# Pls help me understand the relationship between input level, dBFS and SPL levels



## AustinJerry (Apr 2, 2010)

For some reason, I am having difficulty understanding the relationship between the Control Input Volume and the dB FS Output level shown on the REW SPL Meter. This misunderstanding arose after I entered the Sensitivity parameter for my UMM-6 USB mic into the calibration file, and then tried to verify that the REW SPL reading was indeed matching up to the SPL level measured by my external RS SPL meter (Slow, C-weighting).

Here is a test I conducted:

First, set the Preferences screen so that I can control input volume (shown as 1.0 in the attached screen shot).









Next, I generate a 1Khz sine wave test tone at -20dBFS, and adjust the computer output so that I am getting a reading of 70dB on the external RS SPL (with the SPL placed adjacent to the tip of the UMM-6).









Now, having heard in a separate thread that the control input volume should be set to 33%, I adjusted the input to read .33 and observed the reading on the RS SPL. Sure enough, it was registering 70dB! This seems to confirm my initial objective, i.e. make sure the sensitivity parameter in the calibration file was indeed resulting in a calibrated UMM-6. Note that the dBFS is registering -57.1.









Next, in order to test my understanding, I adjusted the input up to 1.0, which resulted in a dBFS reading of -45.2, and an SPL of 72.3dB.









Finally, I adjusted the input down to its lowest value of .001, which resulted in a dBFS reading of -74.9, and an SPL reading of 82.6dB.









Can someone explain the relationship between input level, dBFS, and the SPL reading?
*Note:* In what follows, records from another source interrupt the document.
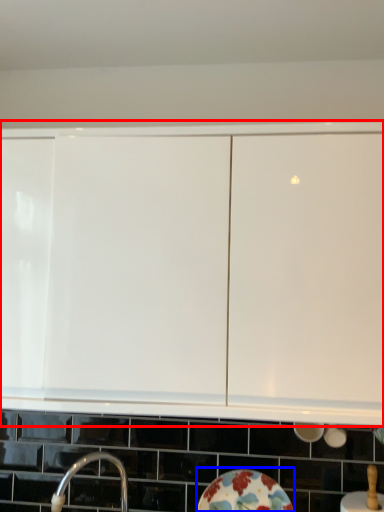 Question: Among these objects, which one is nearest to the camera, cabinetry (highlighted by a red box) or plate (highlighted by a blue box)?

Choices:
 (A) cabinetry
 (B) plate

Answer: (A) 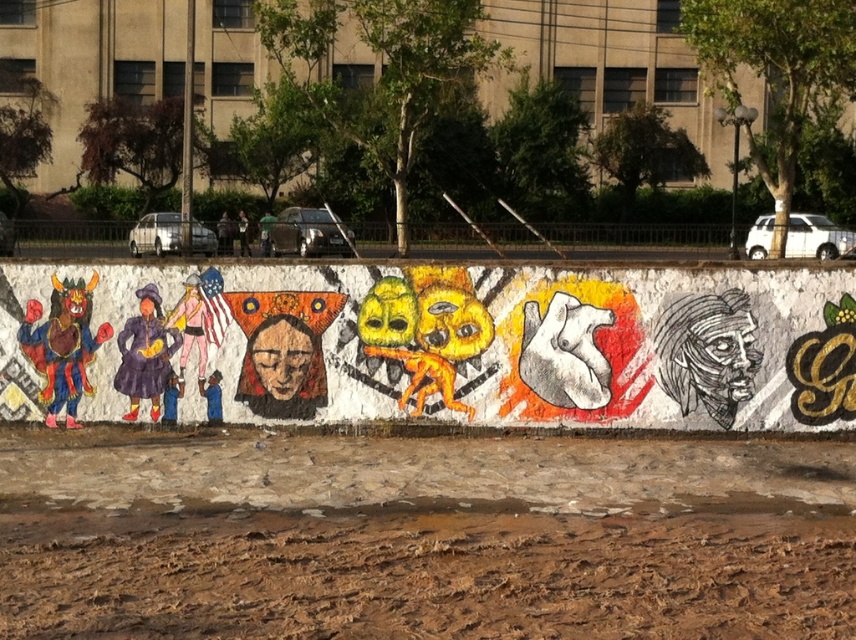 Question: Among these objects, which one is nearest to the camera?

Choices:
 (A) brown textured dirt at lower center
 (B) vibrant painted mural at center

Answer: (A)

Question: Among these points, which one is nearest to the camera?

Choices:
 (A) (506, 625)
 (B) (580, 358)

Answer: (A)

Question: Where is brown textured dirt at lower center located in relation to vibrant painted mural at center in the image?

Choices:
 (A) right
 (B) left

Answer: (B)

Question: Is brown textured dirt at lower center further to the viewer compared to vibrant painted mural at center?

Choices:
 (A) yes
 (B) no

Answer: (B)

Question: In this image, where is brown textured dirt at lower center located relative to vibrant painted mural at center?

Choices:
 (A) left
 (B) right

Answer: (A) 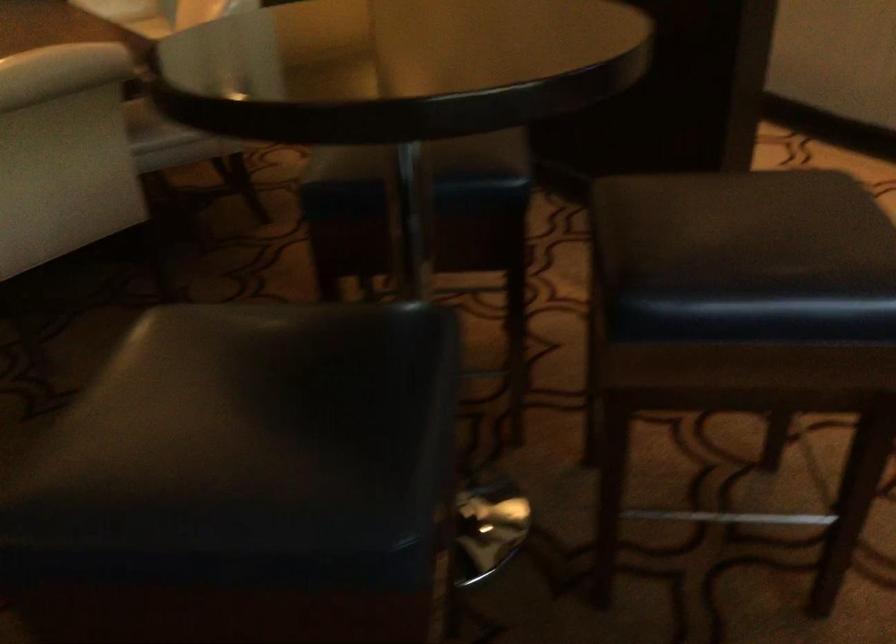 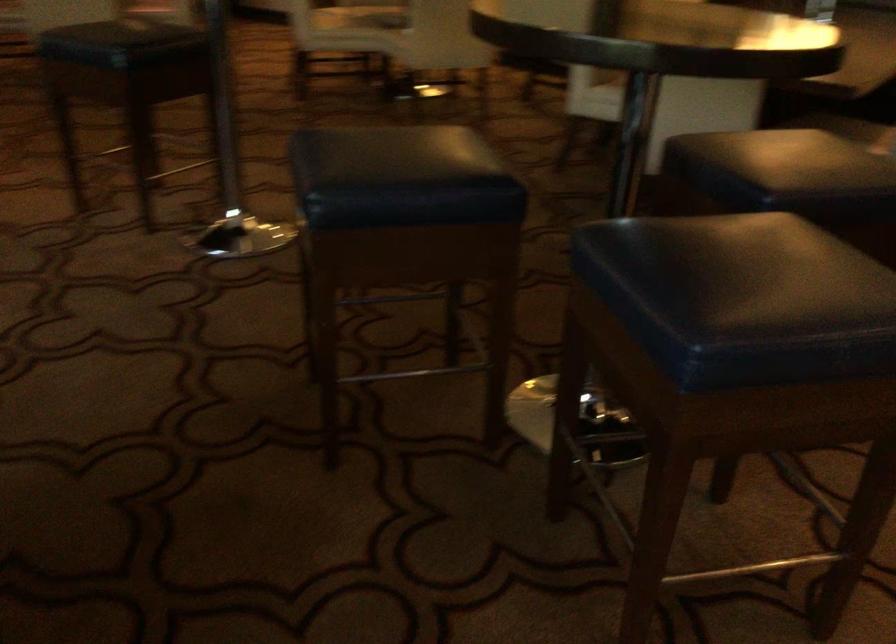 In the second image, find the point that corresponds to (405,380) in the first image.

(401, 178) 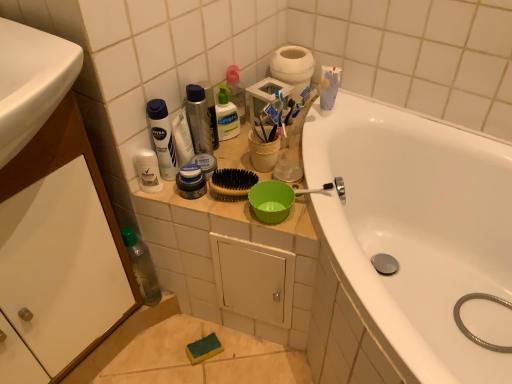 The width and height of the screenshot is (512, 384). What do you see at coordinates (234, 90) in the screenshot?
I see `translucent plastic bottle at upper center, acting as the first cleaning product starting from the right` at bounding box center [234, 90].

I want to click on transparent plastic bottle at lower left, so click(x=142, y=267).

At what (x,y) coordinates should I click in order to perform the action: click on clear plastic bottle at upper center, which is the 3th cleaning product from left to right. Please return your answer as a coordinate pair (x, y). Image resolution: width=512 pixels, height=384 pixels. Looking at the image, I should click on (226, 115).

Image resolution: width=512 pixels, height=384 pixels. Find the location of `white matte toothpaste at upper center`. white matte toothpaste at upper center is located at coordinates point(271,115).

Between clear plastic bottle at upper center, which is the 3th cleaning product from left to right, and metallic silver spray can at upper center, arranged as the second cleaning product when viewed from the left, which one has more height?

With more height is metallic silver spray can at upper center, arranged as the second cleaning product when viewed from the left.

From a real-world perspective, which is physically above, clear plastic bottle at upper center, which is the 3th cleaning product from left to right, or metallic silver spray can at upper center, arranged as the second cleaning product when viewed from the left?

From a 3D spatial view, metallic silver spray can at upper center, arranged as the second cleaning product when viewed from the left, is above.

Is clear plastic bottle at upper center, the 2th cleaning product in the right-to-left sequence, facing towards metallic silver spray can at upper center, arranged as the third cleaning product when viewed from the right?

No, clear plastic bottle at upper center, the 2th cleaning product in the right-to-left sequence, is not oriented towards metallic silver spray can at upper center, arranged as the third cleaning product when viewed from the right.

Considering the relative sizes of clear plastic bottle at upper center, the 2th cleaning product in the right-to-left sequence, and metallic silver spray can at upper center, arranged as the third cleaning product when viewed from the right, in the image provided, is clear plastic bottle at upper center, the 2th cleaning product in the right-to-left sequence, thinner than metallic silver spray can at upper center, arranged as the third cleaning product when viewed from the right,?

Yes.

Does point (126, 238) come in front of point (186, 109)?

No, it is not.

From the image's perspective, is transparent plastic bottle at lower left located above metallic silver spray can at upper center, arranged as the second cleaning product when viewed from the left?

No, from the image's perspective, transparent plastic bottle at lower left is not above metallic silver spray can at upper center, arranged as the second cleaning product when viewed from the left.

Is transparent plastic bottle at lower left positioned with its back to metallic silver spray can at upper center, arranged as the second cleaning product when viewed from the left?

That's not correct — transparent plastic bottle at lower left is not looking away from metallic silver spray can at upper center, arranged as the second cleaning product when viewed from the left.

Considering the sizes of transparent plastic bottle at lower left and metallic silver spray can at upper center, arranged as the second cleaning product when viewed from the left, in the image, is transparent plastic bottle at lower left wider or thinner than metallic silver spray can at upper center, arranged as the second cleaning product when viewed from the left,?

In the image, transparent plastic bottle at lower left appears to be wider than metallic silver spray can at upper center, arranged as the second cleaning product when viewed from the left.

Which is less distant, (161, 180) or (156, 280)?

The point (161, 180) is closer to the camera.

From the image's perspective, who appears lower, clear plastic shaving cream canister at upper left or transparent plastic bottle at lower left?

transparent plastic bottle at lower left is shown below in the image.

Between clear plastic shaving cream canister at upper left and transparent plastic bottle at lower left, which one has larger size?

Bigger between the two is transparent plastic bottle at lower left.

Which of these two, clear plastic shaving cream canister at upper left or transparent plastic bottle at lower left, stands shorter?

Standing shorter between the two is clear plastic shaving cream canister at upper left.

Which is correct: clear plastic bottle at upper center, which is the 3th cleaning product from left to right, is inside clear plastic shaving cream canister at upper left, or outside of it?

clear plastic bottle at upper center, which is the 3th cleaning product from left to right, cannot be found inside clear plastic shaving cream canister at upper left.

Considering the points (216, 104) and (142, 176), which point is in front, point (216, 104) or point (142, 176)?

The point (142, 176) is closer to the camera.

Consider the image. Considering the relative positions of clear plastic bottle at upper center, which is the 3th cleaning product from left to right, and clear plastic shaving cream canister at upper left in the image provided, is clear plastic bottle at upper center, which is the 3th cleaning product from left to right, to the right of clear plastic shaving cream canister at upper left from the viewer's perspective?

Yes.

Does point (153, 167) lie behind point (291, 51)?

No.

Which object is thinner, clear plastic shaving cream canister at upper left or white cardboard toilet paper at upper center?

Thinner between the two is clear plastic shaving cream canister at upper left.

Could you tell me if clear plastic shaving cream canister at upper left is turned towards white cardboard toilet paper at upper center?

No, clear plastic shaving cream canister at upper left is not aimed at white cardboard toilet paper at upper center.

Looking at the image, does matte blue cream at center, the second personal care from the top, seem bigger or smaller compared to metallic silver can at upper center, which appears as the second personal care when ordered from the bottom?

Clearly, matte blue cream at center, the second personal care from the top, is smaller in size than metallic silver can at upper center, which appears as the second personal care when ordered from the bottom.

How many degrees apart are the facing directions of matte blue cream at center, the second personal care from the top, and metallic silver can at upper center, which appears as the second personal care when ordered from the bottom?

There is a 0.000848-degree angle between the facing directions of matte blue cream at center, the second personal care from the top, and metallic silver can at upper center, which appears as the second personal care when ordered from the bottom.

Looking at this image, is matte blue cream at center, the second personal care from the top, not near metallic silver can at upper center, the first personal care when ordered from top to bottom?

Actually, matte blue cream at center, the second personal care from the top, and metallic silver can at upper center, the first personal care when ordered from top to bottom, are a little close together.

How much distance is there between matte blue cream at center, the first personal care positioned from the bottom, and metallic silver can at upper center, the first personal care when ordered from top to bottom?

A distance of 6.55 inches exists between matte blue cream at center, the first personal care positioned from the bottom, and metallic silver can at upper center, the first personal care when ordered from top to bottom.

Between translucent plastic bottle at upper center, acting as the 4th cleaning product starting from the left, and metallic silver can at upper center, the first personal care when ordered from top to bottom, which one has less height?

translucent plastic bottle at upper center, acting as the 4th cleaning product starting from the left.

Looking at their sizes, would you say translucent plastic bottle at upper center, acting as the first cleaning product starting from the right, is wider or thinner than metallic silver can at upper center, the first personal care when ordered from top to bottom?

translucent plastic bottle at upper center, acting as the first cleaning product starting from the right, is thinner than metallic silver can at upper center, the first personal care when ordered from top to bottom.

The width and height of the screenshot is (512, 384). I want to click on personal care that is above the translucent plastic bottle at upper center, acting as the first cleaning product starting from the right (from a real-world perspective), so click(x=210, y=110).

From a real-world perspective, is translucent plastic bottle at upper center, acting as the 4th cleaning product starting from the left, positioned above or below metallic silver can at upper center, which appears as the second personal care when ordered from the bottom?

From a real-world perspective, translucent plastic bottle at upper center, acting as the 4th cleaning product starting from the left, is physically below metallic silver can at upper center, which appears as the second personal care when ordered from the bottom.

What are the coordinates of `the 1st cleaning product counting from the right side of the metallic silver spray can at upper center, arranged as the second cleaning product when viewed from the left` in the screenshot? It's located at (226, 115).

Image resolution: width=512 pixels, height=384 pixels. I want to click on the 4th cleaning product located above the transparent plastic bottle at lower left (from a real-world perspective), so click(x=198, y=119).

From the image, which object appears to be nearer to transparent plastic bottle at lower left, translucent plastic bottle at upper center, acting as the first cleaning product starting from the right, or clear plastic bottle at upper center, the 2th cleaning product in the right-to-left sequence?

Among the two, clear plastic bottle at upper center, the 2th cleaning product in the right-to-left sequence, is located nearer to transparent plastic bottle at lower left.

When comparing their distances from white glossy bathtub at upper right, does white matte toothpaste at upper center or clear plastic bottle at upper center, the 2th cleaning product in the right-to-left sequence, seem further?

Based on the image, clear plastic bottle at upper center, the 2th cleaning product in the right-to-left sequence, appears to be further to white glossy bathtub at upper right.

Looking at the image, which one is located closer to translucent plastic bottle at upper center, acting as the first cleaning product starting from the right, white cardboard toilet paper at upper center or white matte deodorant at upper center, the 1th cleaning product in the left-to-right sequence?

Based on the image, white cardboard toilet paper at upper center appears to be nearer to translucent plastic bottle at upper center, acting as the first cleaning product starting from the right.

Which object lies further to the anchor point transparent plastic bottle at lower left, white matte deodorant at upper center, the 1th cleaning product in the left-to-right sequence, or white cardboard toilet paper at upper center?

The object further to transparent plastic bottle at lower left is white cardboard toilet paper at upper center.

From the image, which object appears to be farther from white cardboard toilet paper at upper center, clear plastic shaving cream canister at upper left or translucent plastic bottle at upper center, acting as the 4th cleaning product starting from the left?

Based on the image, clear plastic shaving cream canister at upper left appears to be further to white cardboard toilet paper at upper center.

Estimate the real-world distances between objects in this image. Which object is further from white matte deodorant at upper center, the fourth cleaning product from the right, translucent plastic bottle at upper center, acting as the 4th cleaning product starting from the left, or matte blue cream at center, the first personal care positioned from the bottom?

translucent plastic bottle at upper center, acting as the 4th cleaning product starting from the left, is positioned further to the anchor white matte deodorant at upper center, the fourth cleaning product from the right.

Which object lies nearer to the anchor point white glossy bathtub at upper right, white matte toothpaste at upper center or transparent plastic bottle at lower left?

Based on the image, white matte toothpaste at upper center appears to be nearer to white glossy bathtub at upper right.

From the image, which object appears to be farther from white glossy bathtub at upper right, white matte toothpaste at upper center or clear plastic shaving cream canister at upper left?

The object further to white glossy bathtub at upper right is clear plastic shaving cream canister at upper left.

Locate an element on the screen. This screenshot has height=384, width=512. toiletry between clear plastic bottle at upper center, the 2th cleaning product in the right-to-left sequence, and matte blue cream at center, the first personal care positioned from the bottom, in the vertical direction is located at coordinates (148, 171).

Find the location of a particular element. toiletry between translucent plastic bottle at upper center, acting as the first cleaning product starting from the right, and transparent plastic bottle at lower left in the up-down direction is located at coordinates (148, 171).

Where is `toiletry between metallic silver spray can at upper center, arranged as the second cleaning product when viewed from the left, and matte blue cream at center, the second personal care from the top, in the vertical direction`? toiletry between metallic silver spray can at upper center, arranged as the second cleaning product when viewed from the left, and matte blue cream at center, the second personal care from the top, in the vertical direction is located at coordinates (148, 171).

Locate an element on the screen. The width and height of the screenshot is (512, 384). toiletry between white matte deodorant at upper center, the 1th cleaning product in the left-to-right sequence, and transparent plastic bottle at lower left from top to bottom is located at coordinates (148, 171). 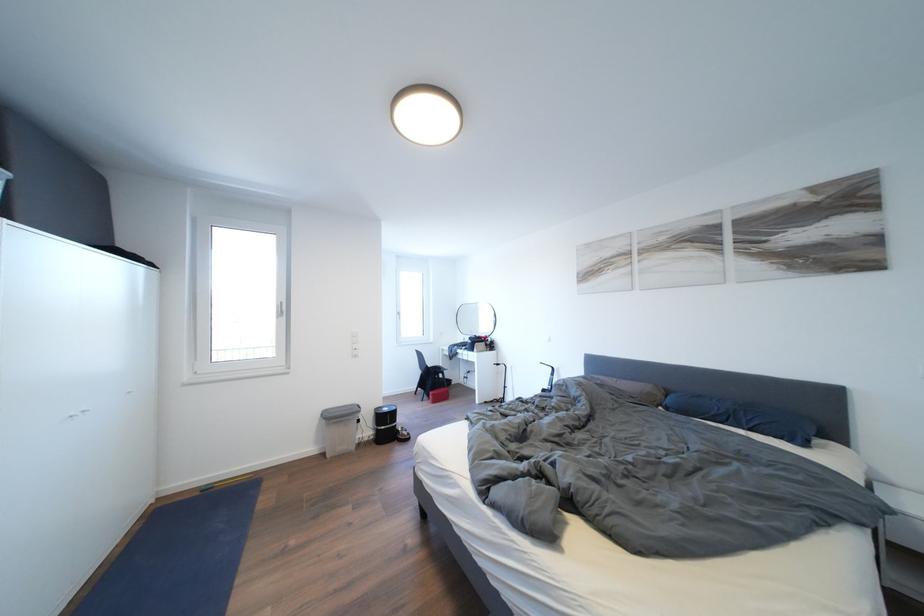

Or point me to a good explanation?


----------



## JohnM (Apr 11, 2006)

REW attempts to compensate for changes in the input volume setting and adjust the SPL figure accordingly, if it gets that right the SPL figure should stay the same over input volume settings from full scale down to pretty low levels - at the bottom end the mic's noise contribution can give some deviation. The REW adjustments are based on some data a user measured from his UMM-6, recording the change in the input dB FS figure at different input volume settings. That was done on an XP system, however, and the behaviour can be different for Win 7 and different again for Win 8. I don't have any measurements for Win 7 or Win 8 though, so REW uses the XP data and hopes for the best. 

If you'd like to measure how the dB FS figure changes as input volume changes for Win7 and/or Win8 and send me the result I can use that to update the volume handling for the UMM-6. Note that the changes may go in steps, as the mic's internal gain adjustment tends to be stepped so a series of input volume settings (e.g. .99, .98, .97 etc) can all result in the same dB FS figure, then at some point the figure will change by a dB or more. Probably best to start with a level that gives a higher dB FS reading than -45 at full volume though, otherwise the readings at low settings will be dominated by noise - place the mic close to the speaker driver to get higher levels.


----------



## AustinJerry (Apr 2, 2010)

OK, John, Here are the UMM-6 readings. I used an input signal at -20dB FS and varied the microphone input volume using the volume control on the REW Soundcard Preferences screen. I am running Windows 7.

View attachment UMM-6 readings.txt


----------



## JohnM (Apr 11, 2006)

Excellent, thanks Jerry.


----------